I also realized that when companies recruit youths in African countries to go and work in foreign countries, they always stress the issue of at least being able to express themselves in the English language.
This is further stressed by the fact that for certain jobs; cleaners, drivers, security personnel without arms, one does not have to be highly learned or sophisticated. What matters is that one can communicate in English.
Here is another scenario, when in a foreign country and in need of directions. People always inquire in the English language.
Crossing boarders for Business
Anita Oragun is a Senegalese national currently in hair salon business in China. In Senegal French is the official language while in China a few speak English. But she too testifies that she had to learn the basics of Chinese and English because, tourists from around the world flock to China.
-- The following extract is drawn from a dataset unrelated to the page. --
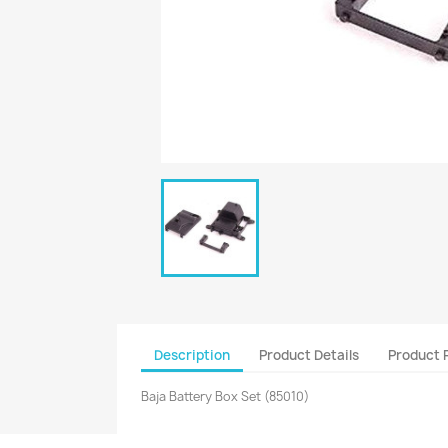
Description
Product Details
Product 
Baja Battery Box Set (85010)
Those who pass by her hair salon to have their hair plaited or styled communicate in the little or good English they know.
On the other side, we cannot fail to recognise that some business oriented countries like Japan and Germany do not prioritise English.
Even when in class, in these countries it is their local languages that are focused on, with English being just another class subject.
But then, they would still require basic knowledge of English, why?
Because if their businesses are to expand internationally, English must be a tool used for market in the English speaking countries. We realize that there are some unnecessary inconveniences that would not have been the case if a person could speak English.
Look here, the international speeches of Angela Merkel, the Chancellor of Germany are always made in German and then have to be translated or interpreted to specific languages in European Union meetings for effective communication.
She is just a good example of the many people in business positions internationally whose speeches have to be translated. It is therefore of much importance to learn English as it is taking a global space and when it comes to making influential business decisions, it plays part.